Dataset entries
--

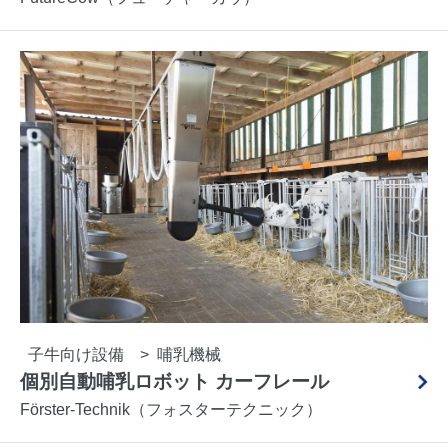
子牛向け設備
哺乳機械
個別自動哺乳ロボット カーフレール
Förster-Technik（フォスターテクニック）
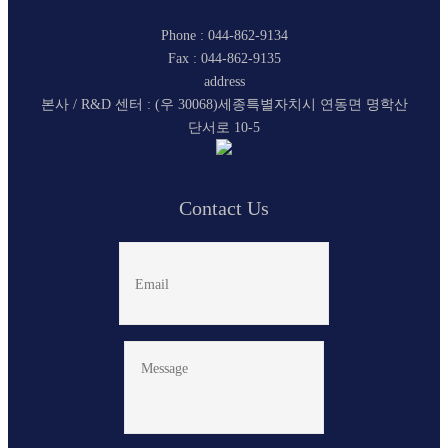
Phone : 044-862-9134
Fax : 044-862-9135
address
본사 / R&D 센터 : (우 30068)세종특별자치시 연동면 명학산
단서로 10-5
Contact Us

--

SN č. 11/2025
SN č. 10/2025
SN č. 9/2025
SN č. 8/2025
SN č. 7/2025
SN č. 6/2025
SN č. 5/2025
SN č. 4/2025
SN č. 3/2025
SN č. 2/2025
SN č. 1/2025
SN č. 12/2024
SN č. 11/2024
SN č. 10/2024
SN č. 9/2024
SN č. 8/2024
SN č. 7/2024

--

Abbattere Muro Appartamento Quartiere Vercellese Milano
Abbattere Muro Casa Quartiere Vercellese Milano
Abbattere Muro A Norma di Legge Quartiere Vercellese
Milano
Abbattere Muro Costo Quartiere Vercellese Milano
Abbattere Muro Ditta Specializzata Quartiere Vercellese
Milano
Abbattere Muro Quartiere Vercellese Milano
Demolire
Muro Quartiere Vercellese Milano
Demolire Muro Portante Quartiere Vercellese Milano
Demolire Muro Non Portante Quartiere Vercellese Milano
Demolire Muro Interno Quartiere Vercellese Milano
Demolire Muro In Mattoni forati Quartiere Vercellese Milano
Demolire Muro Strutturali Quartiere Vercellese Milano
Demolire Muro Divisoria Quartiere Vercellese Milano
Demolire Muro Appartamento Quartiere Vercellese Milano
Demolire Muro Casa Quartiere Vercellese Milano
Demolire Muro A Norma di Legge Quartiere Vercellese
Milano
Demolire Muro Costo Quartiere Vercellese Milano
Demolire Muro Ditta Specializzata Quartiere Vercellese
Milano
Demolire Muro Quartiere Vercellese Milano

--

> **WHAT IS REQUIRED**: State how many lines of the records hold the string "Portante", and nothing else.

> **PROBLEM SOLUTION**: 2